Lack of coordination among different doctors treating a patient can spell death in some cases. In the concluding part of our series on medical negligence, a look at one such case.

delhi Updated: Nov 24, 2016 14:03 IST
Anonna Dutt

Sanjeev Bansal lost his father because of lack of coordination among ‘specialists’. His father Jaiprakash Bansal, 71, had a fall in January, 2016, and went to Apollo Hospital for a surgery to repair his fractured hip bone. This is a routine surgery, but Bansal could not survive it.

When he had the fall, Bansal was under the care of a nephrologist at Apollo Hospital for chronic kidney disease (CKD). He was also consulting a neurologist for a stroke, damage to the brain due to interruption of blood supply that he suffered a year back.

“I gave all the test results and scans, along with a list of prescription medicines, to the orthopaedic surgeon at Apollo who assured me that the surgery was very simple. When I lost my father, I did not expect it at all,” said Sanjeev.

The surgery was done a day after Bansal was admitted to the hospital. “I had asked the surgeon to speak to the two other doctors who were treating my father at the same hospital. How difficult is that? All the problems and complications arose because the surgeon did not consult the others,” said Sanjeev.

During the time of the surgery, his father was on blood thinners to prevent strokes. Blood-thinning medicines are stopped four days to a week before all elective surgeries. Sanjeev also alleged that the surgery was done based on kidney function test, serum test and blood tests done 20 days ago. “A fresh set of tests were not done before the surgery. In fact, the levels of urea, creatinine and other parameters written on the case sheets are exactly the same as the figures that were there on the reports given by me,” said Sanjeev.

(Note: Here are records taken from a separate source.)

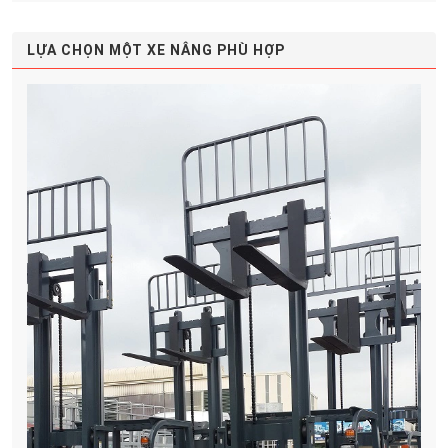
LỰA CHỌN MỘT XE NÂNG PHÙ HỢP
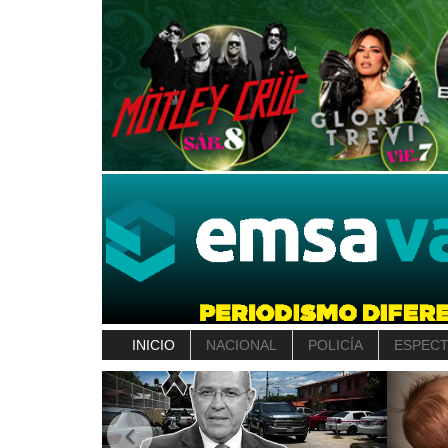
INICIO
NACIONAL
POLICÍA
ESPEC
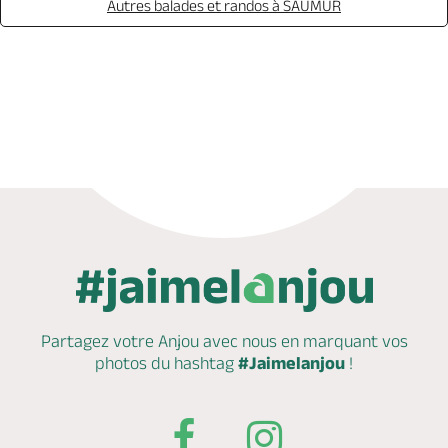
Autres balades et randos à SAUMUR
Appeler
Partagez votre Anjou avec nous en marquant
vos
photos du hashtag
#Jaimelanjou
!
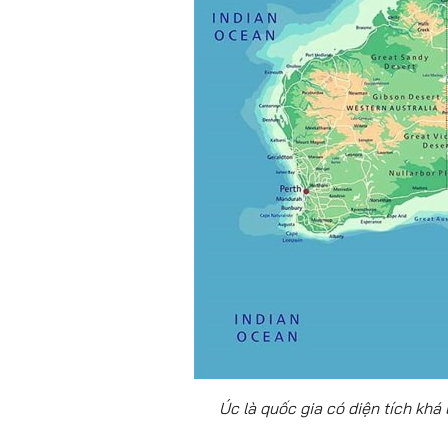
Úc là quốc gia có diện tích khá 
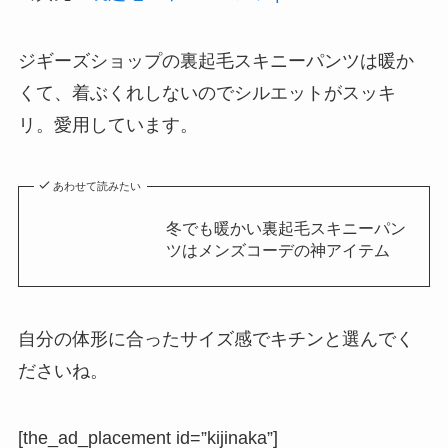
ジギーズショップの裏起毛スキニーパンツは暖か
くて、着ぶくれしないのでシルエットがスッキ
リ。愛用しています。
あわせて読みたい
冬でも暖かい裏起毛スキニーパン
ツはメンズコーデの神アイテム
自分の体形に合ったサイズ感でキチンと選んでく
ださいね。
[the_ad_placement id=”kijinaka”]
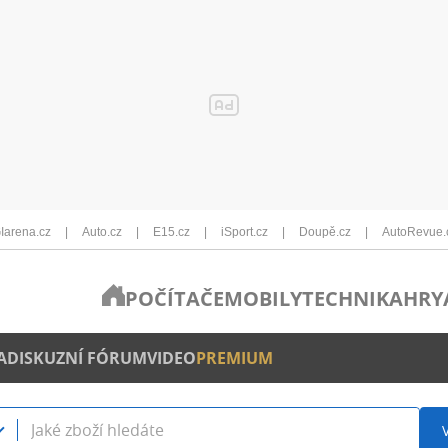
Iarena.cz
Auto.cz
E15.cz
iSport.cz
Doupě.cz
AutoRevue.
POČÍTAČE
MOBILY
TECHNIKA
HRY
A
DISKUZNÍ FÓRUM
VIDEO
PREMIUM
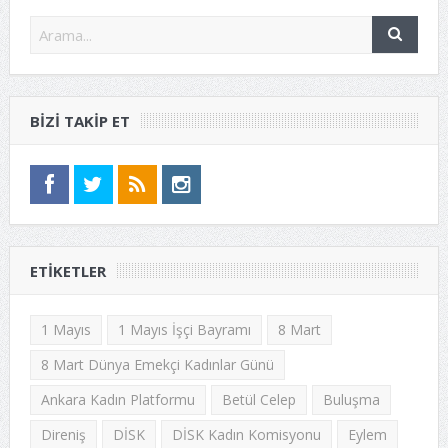
BIZI TAKIP ET
ETIKETLER
1 Mayıs
1 Mayıs İşçi Bayramı
8 Mart
8 Mart Dünya Emekçi Kadınlar Günü
Ankara Kadın Platformu
Betül Celep
Buluşma
Direniş
DİSK
DİSK Kadın Komisyonu
Eylem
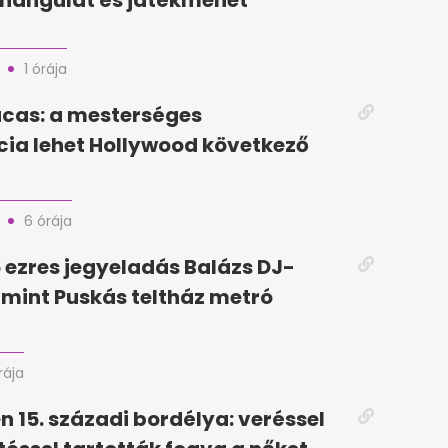
 hangulat és játékmenet
1 órája
cas: a mesterséges
ncia lehet Hollywood következő
6 órája
5 ezres jegyeladás Balázs DJ-
, mint Puskás teltház metró
rája
n 15. századi bordélya: veréssel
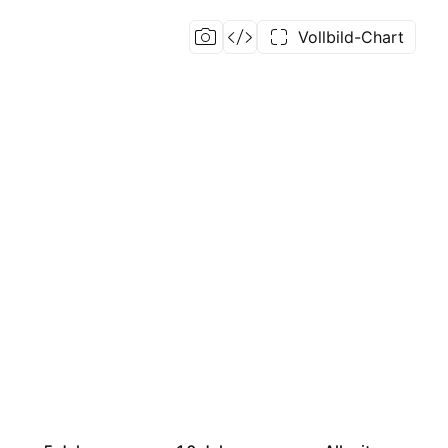
Vollbild-Chart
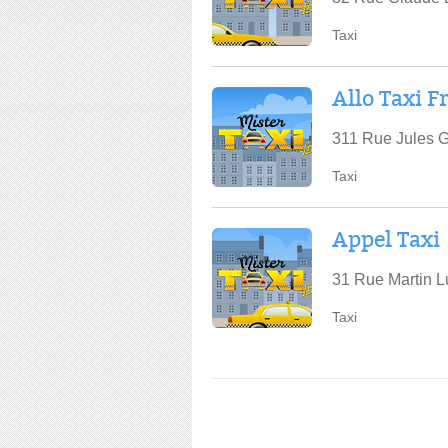
Taxi
Allo Taxi F
311 Rue Jules G
Taxi
Appel Taxi
31 Rue Martin L
Taxi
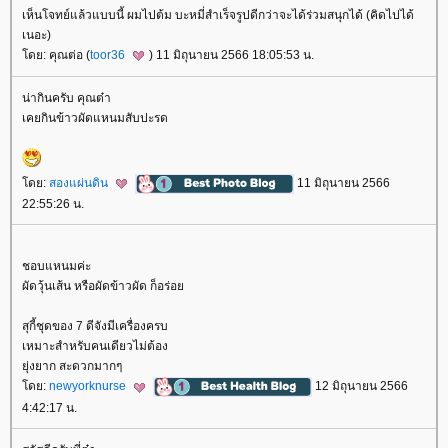
เห็นโจทย์แล้วแบบนี้ ผมไปต้ม บะหมี่สำเร็จรูปดีกว่าจะได้ร่วมสนุกได้ (คิดไปได้
เนอะ)
ดย: คุณต่อ (
toor36
) 11 มิถุนายน 2566 18:05:53 น.
น่ากินครับ คุณต๋า
เคยกินข้าวผัดแหนมสับปะรด
ดย:
สองแผ่นดิน
11 มิถุนายน 2566
22:55:26 น.
ชอบแหนมค่ะ
ผัดวุ้นเส้น หรือผัดข้าวผัด ก็อร่อ
สุกี้ชุดของ 7 ดีจังมีเครื่องครบ
เหมาะสำหรับคนเดียวไม่ต้อง
ุ่งยาก สะดวกมากๆ
ดย:
newyorknurse
12 มิถุนายน 2566
4:42:17 น.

The medicines prescribed after surgery further interfered with Bansal’s kidney functions. “He was put on dialysis and had a cardiac arrest, after which the dialysis was stopped and he had to be put on a ventilator,” said Sanjeev.

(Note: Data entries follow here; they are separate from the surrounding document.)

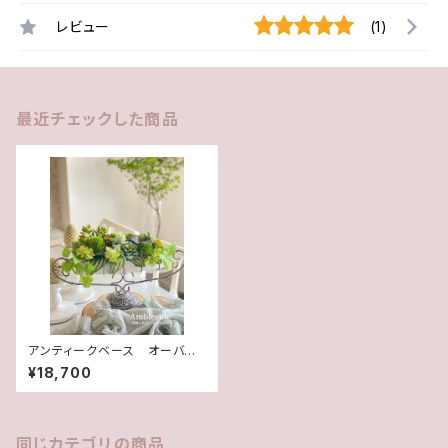
レビュー
(1)
最近チェックした商品
アンティークベース オーバル
(造花)
¥18,700
同じカテゴリの商品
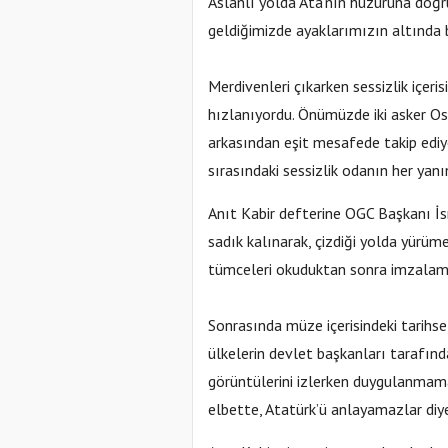
Aslanlı yolda Ata’nın huzuruna doğr
geldiğimizde ayaklarımızın altında b
Merdivenleri çıkarken sessizlik içeri
hızlanıyordu. Önümüzde iki asker Osm
arkasından eşit mesafede takip edi
sırasındaki sessizlik odanın her yan
Anıt Kabir defterine OGC Başkanı İsra
sadık kalınarak, çizdiği yolda yürü
tümceleri okuduktan sonra imzalamı
Sonrasında müze içerisindeki tarihse
ülkelerin devlet başkanları tarafınd
görüntülerini izlerken duygulanmam
elbette, Atatürk’ü anlayamazlar di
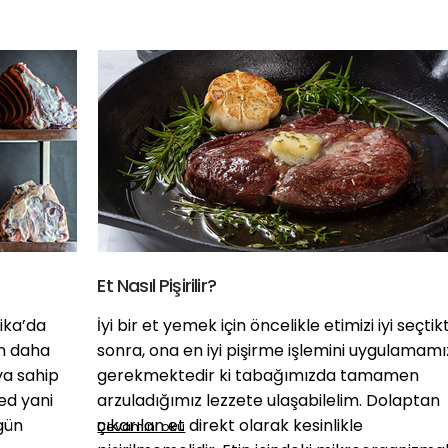
Et Nasıl Pişirilir?
rika’da
İyi bir et yemek için öncelikle etimizi iyi seçti
an daha
sonra, ona en iyi pişirme işlemini uygulamamı
ya sahip
gerekmektedir ki tabağımızda tamamen
ed yani
arzuladığımız lezzete ulaşabilelim. Dolaptan
 gün
çıkarılan et direkt olarak kesinlikle
Devamını oku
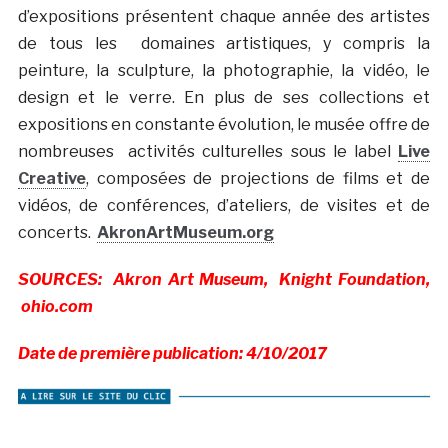
d’expositions présentent chaque année des artistes
de tous les domaines artistiques, y compris la
peinture, la sculpture, la photographie, la vidéo, le
design et le verre. En plus de ses collections et
expositions en constante évolution, le musée offre de
nombreuses activités culturelles sous le label
Live
Creative
, composées de projections de films et de
vidéos, de conférences, d’ateliers, de visites et de
concerts.
AkronArtMuseum.org
SOURCES: Akron Art Museum, Knight Foundation,
ohio.com
Date de première publication: 4/10/2017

“I paid the hospital Rs 6 lakh and still lost my father as the doctors were careless. The in-patient documents provided by the hospital are all forged. It shows that my father’s blood pressure, pulse rate etc was recorded at 8am on February 11. He was pronounced dead at 6.11am the same day!” said Sanjeev.

His complaint has been accepted by the Delhi Medical Council and is under review.

Apollo Hospital says despite regular briefing to the family, the patient was discharged against medical advice at 2.19pm on February 4, 2016. “The hospital strongly rejects any allegation of wrongdoing in the case. The concerned patient, a 71-year-old male, was operated for his fractured hip… The surgery was done more than 24 hours after his admission, after optimising his medical condition and taking an informed high-risk consent (due to his coexisting multiple medical problems including hypertension, chronic kidney disease (stage III to IV) with anaemia and history of cerebrovascular disease in the form of old stroke with residual right hemiparesis). All possible clinical measures and precautions were carried out, unfortunately, despite all measures his condition deteriorated and the patient succumbed to his illness on 11.02.2016.”